*Page-level text extractions*.
——
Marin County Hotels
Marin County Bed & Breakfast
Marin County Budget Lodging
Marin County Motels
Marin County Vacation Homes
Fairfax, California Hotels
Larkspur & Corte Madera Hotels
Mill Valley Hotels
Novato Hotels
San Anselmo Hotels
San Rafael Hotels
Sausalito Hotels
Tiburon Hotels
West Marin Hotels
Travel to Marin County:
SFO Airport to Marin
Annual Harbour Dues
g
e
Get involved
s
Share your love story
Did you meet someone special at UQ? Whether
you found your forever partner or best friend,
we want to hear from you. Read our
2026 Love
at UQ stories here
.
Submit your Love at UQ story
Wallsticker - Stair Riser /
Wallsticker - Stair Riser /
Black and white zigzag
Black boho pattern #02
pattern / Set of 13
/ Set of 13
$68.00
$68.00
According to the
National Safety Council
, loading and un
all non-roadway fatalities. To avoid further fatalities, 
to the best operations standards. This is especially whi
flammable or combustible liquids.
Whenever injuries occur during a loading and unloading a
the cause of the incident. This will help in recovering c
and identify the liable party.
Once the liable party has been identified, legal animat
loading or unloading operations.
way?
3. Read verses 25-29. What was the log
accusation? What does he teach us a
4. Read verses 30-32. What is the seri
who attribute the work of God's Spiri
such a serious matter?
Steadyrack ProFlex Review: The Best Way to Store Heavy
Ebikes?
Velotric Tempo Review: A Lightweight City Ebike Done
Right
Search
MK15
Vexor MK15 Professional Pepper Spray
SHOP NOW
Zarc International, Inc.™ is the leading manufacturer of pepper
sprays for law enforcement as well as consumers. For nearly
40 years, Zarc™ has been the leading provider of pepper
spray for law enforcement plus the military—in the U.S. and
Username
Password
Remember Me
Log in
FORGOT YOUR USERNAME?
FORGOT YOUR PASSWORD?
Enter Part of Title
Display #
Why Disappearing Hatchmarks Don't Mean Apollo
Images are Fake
——
Starting with the first line of the data above, copy each line exactly until you reach the line with "Tiburon Hotels"; include that line as well.

*Response area*.
Marin County Hotels
Marin County Bed & Breakfast
Marin County Budget Lodging
Marin County Motels
Marin County Vacation Homes
Fairfax, California Hotels
Larkspur & Corte Madera Hotels
Mill Valley Hotels
Novato Hotels
San Anselmo Hotels
San Rafael Hotels
Sausalito Hotels
Tiburon Hotels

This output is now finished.